Und es ging einfach weiter. Mitt schlich sich zwischen den Gebäuden des Herrensitzes von einem wohlbekannten Winkel zum anderen, und niemand rührte sich; kein Geräusch störte die Ruhe außer dem leisen Knirschen unter seinen Sohlen, als er den Kiesplatz vor der Bibliothek überquerte. In den oberen Fenstern brannte hier und da ein Licht. Davon abgesehen, hätte man den Herrensitz für menschenleer halten können. Er fühlte sich an die alten Zeiten in Holand erinnert, als er sich mit einer geheimen Nachricht an fremde Orte schlich. Ja, heute war es wirklich so ähnlich wie damals. Es kam ihm überhaupt nicht vor, als hätte er jemals auf diesem Herrensitz gewohnt. Und damit ist es jetzt auch vorbei, dachte er bedauernd, während er vorsichtig, einen Fuß vor den anderen setzend, den dunklen Bogengang durchschlich und endlich die Stufen erreichte, die zur Bibliothek hinaufführten.

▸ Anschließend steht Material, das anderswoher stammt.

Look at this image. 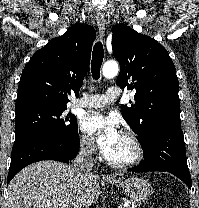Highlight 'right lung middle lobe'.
<instances>
[{"label": "right lung middle lobe", "instance_id": "dd1d6c3e", "mask_svg": "<svg viewBox=\"0 0 199 208\" xmlns=\"http://www.w3.org/2000/svg\"><path fill=\"white\" fill-rule=\"evenodd\" d=\"M65 110L66 108L51 107L16 110L15 142L38 135L56 139L73 137L78 131L77 120L72 114L66 115Z\"/></svg>", "mask_w": 199, "mask_h": 208}]
</instances>
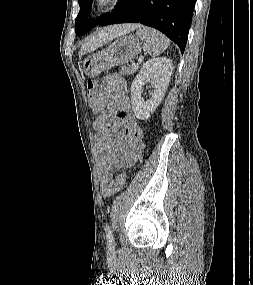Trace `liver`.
<instances>
[{
    "instance_id": "obj_1",
    "label": "liver",
    "mask_w": 253,
    "mask_h": 285,
    "mask_svg": "<svg viewBox=\"0 0 253 285\" xmlns=\"http://www.w3.org/2000/svg\"><path fill=\"white\" fill-rule=\"evenodd\" d=\"M136 28L137 25L135 24H122L100 30L98 33L89 37L85 41L79 51V58H81L85 53L94 51L95 49L103 46L105 43H108L117 37L123 36Z\"/></svg>"
}]
</instances>
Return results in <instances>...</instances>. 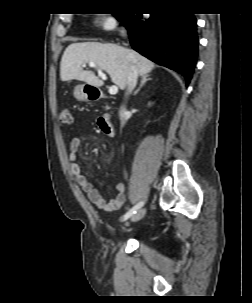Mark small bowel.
Masks as SVG:
<instances>
[{"label":"small bowel","mask_w":252,"mask_h":303,"mask_svg":"<svg viewBox=\"0 0 252 303\" xmlns=\"http://www.w3.org/2000/svg\"><path fill=\"white\" fill-rule=\"evenodd\" d=\"M83 139V136H77L74 137L70 142L68 157L69 171L82 190L87 194L88 199L94 206L105 212H113L118 210L125 201L124 186L121 183H118L115 186L113 198L110 201H106L100 191L96 189L81 173V168L76 159Z\"/></svg>","instance_id":"1"}]
</instances>
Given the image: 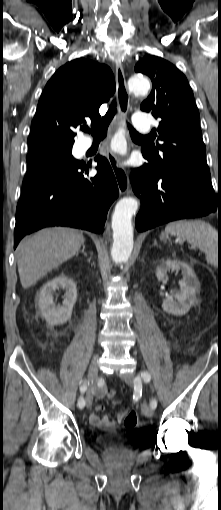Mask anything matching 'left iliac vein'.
<instances>
[{"mask_svg":"<svg viewBox=\"0 0 221 510\" xmlns=\"http://www.w3.org/2000/svg\"><path fill=\"white\" fill-rule=\"evenodd\" d=\"M120 377L123 381H125L127 384L132 385L135 379V375L132 372H126L120 374ZM141 411L144 416L146 417H152L153 416V410L147 403H142Z\"/></svg>","mask_w":221,"mask_h":510,"instance_id":"left-iliac-vein-1","label":"left iliac vein"}]
</instances>
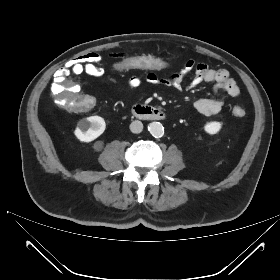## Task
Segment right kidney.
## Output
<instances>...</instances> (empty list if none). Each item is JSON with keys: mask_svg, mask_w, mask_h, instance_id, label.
I'll use <instances>...</instances> for the list:
<instances>
[{"mask_svg": "<svg viewBox=\"0 0 280 280\" xmlns=\"http://www.w3.org/2000/svg\"><path fill=\"white\" fill-rule=\"evenodd\" d=\"M105 128L106 123L102 117L90 116L78 123L74 134L81 142H91L99 137Z\"/></svg>", "mask_w": 280, "mask_h": 280, "instance_id": "right-kidney-1", "label": "right kidney"}]
</instances>
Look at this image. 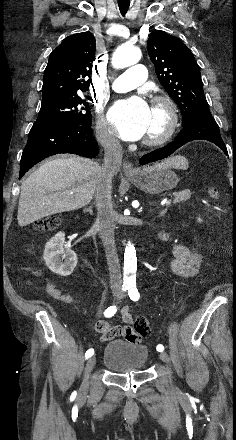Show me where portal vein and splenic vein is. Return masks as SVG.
<instances>
[{"instance_id": "portal-vein-and-splenic-vein-1", "label": "portal vein and splenic vein", "mask_w": 236, "mask_h": 440, "mask_svg": "<svg viewBox=\"0 0 236 440\" xmlns=\"http://www.w3.org/2000/svg\"><path fill=\"white\" fill-rule=\"evenodd\" d=\"M171 203V200L166 201V205H169Z\"/></svg>"}]
</instances>
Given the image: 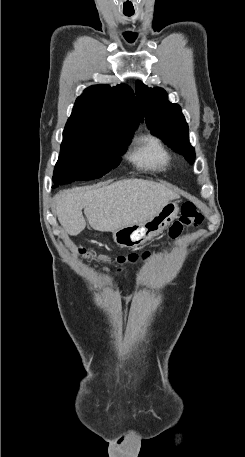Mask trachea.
I'll list each match as a JSON object with an SVG mask.
<instances>
[{
  "mask_svg": "<svg viewBox=\"0 0 245 457\" xmlns=\"http://www.w3.org/2000/svg\"><path fill=\"white\" fill-rule=\"evenodd\" d=\"M124 15H126V17H131L134 14L133 13H124Z\"/></svg>",
  "mask_w": 245,
  "mask_h": 457,
  "instance_id": "1",
  "label": "trachea"
}]
</instances>
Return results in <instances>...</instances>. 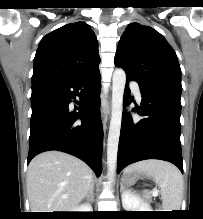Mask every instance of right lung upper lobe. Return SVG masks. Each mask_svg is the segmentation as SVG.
<instances>
[{"label":"right lung upper lobe","mask_w":203,"mask_h":219,"mask_svg":"<svg viewBox=\"0 0 203 219\" xmlns=\"http://www.w3.org/2000/svg\"><path fill=\"white\" fill-rule=\"evenodd\" d=\"M97 38L84 22L45 35L36 51L32 82L52 77L85 76L99 69Z\"/></svg>","instance_id":"1"}]
</instances>
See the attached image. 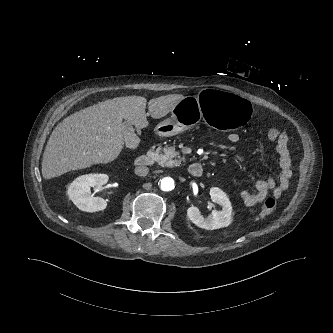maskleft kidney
<instances>
[{
    "instance_id": "1",
    "label": "left kidney",
    "mask_w": 333,
    "mask_h": 333,
    "mask_svg": "<svg viewBox=\"0 0 333 333\" xmlns=\"http://www.w3.org/2000/svg\"><path fill=\"white\" fill-rule=\"evenodd\" d=\"M210 196L213 202L222 206V210H213L210 217L204 218L199 209L192 206L187 210L188 218L196 226L206 230H214L229 226L232 221V206L228 196L217 187H212L210 189Z\"/></svg>"
}]
</instances>
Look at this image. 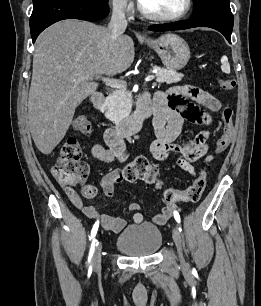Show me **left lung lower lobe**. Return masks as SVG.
Instances as JSON below:
<instances>
[{"instance_id":"left-lung-lower-lobe-1","label":"left lung lower lobe","mask_w":261,"mask_h":306,"mask_svg":"<svg viewBox=\"0 0 261 306\" xmlns=\"http://www.w3.org/2000/svg\"><path fill=\"white\" fill-rule=\"evenodd\" d=\"M194 27H210L220 33L231 42L233 29V16L219 18H191L190 20L178 21L167 24L152 25L149 27L153 31L183 30Z\"/></svg>"}]
</instances>
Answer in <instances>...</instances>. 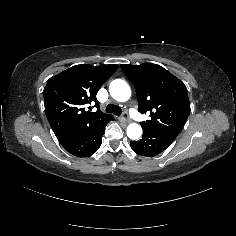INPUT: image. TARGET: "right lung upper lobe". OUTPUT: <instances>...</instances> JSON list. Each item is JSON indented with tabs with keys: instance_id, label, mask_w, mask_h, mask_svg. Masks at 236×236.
<instances>
[{
	"instance_id": "right-lung-upper-lobe-1",
	"label": "right lung upper lobe",
	"mask_w": 236,
	"mask_h": 236,
	"mask_svg": "<svg viewBox=\"0 0 236 236\" xmlns=\"http://www.w3.org/2000/svg\"><path fill=\"white\" fill-rule=\"evenodd\" d=\"M117 68L75 65L48 80L43 91L45 113L59 142L101 120L114 118L99 110L95 94ZM91 102H95L96 112L85 110Z\"/></svg>"
}]
</instances>
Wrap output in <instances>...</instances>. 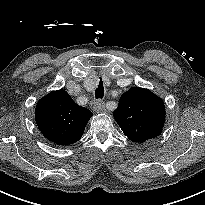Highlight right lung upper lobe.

Oben auf der Treppe angekommen, tastete er die Tür ab, bis er den Griff fand. Sanft, ganz sanft drehte er den großen Ring, bis er die Tür aufdrücken und in den Raum treten konnte, in dem es muffig nach Holz und Büchern roch. In der Bibliothek war es so dunkel, dass Mitt sich allein auf sein Tastgefühl und seine Erinnerung verlassen musste, um die Vitrine mit dem Ring zu finden. Doch weil er das Glas zerbrechen musste, was vielleicht jemand hörte, schloss er die Tür genauso leise hinter sich, wie er sie geöffnet hatte. Dann trat er in den Raum.
Kna-ack!
»Lodernder Ammet!«, murmelte Mitt. »Ich hätte dran denken sollen, wie laut dieser verdammte Boden ist!«
Mit einem metallischen Klappern flammte blendend grelles Licht auf.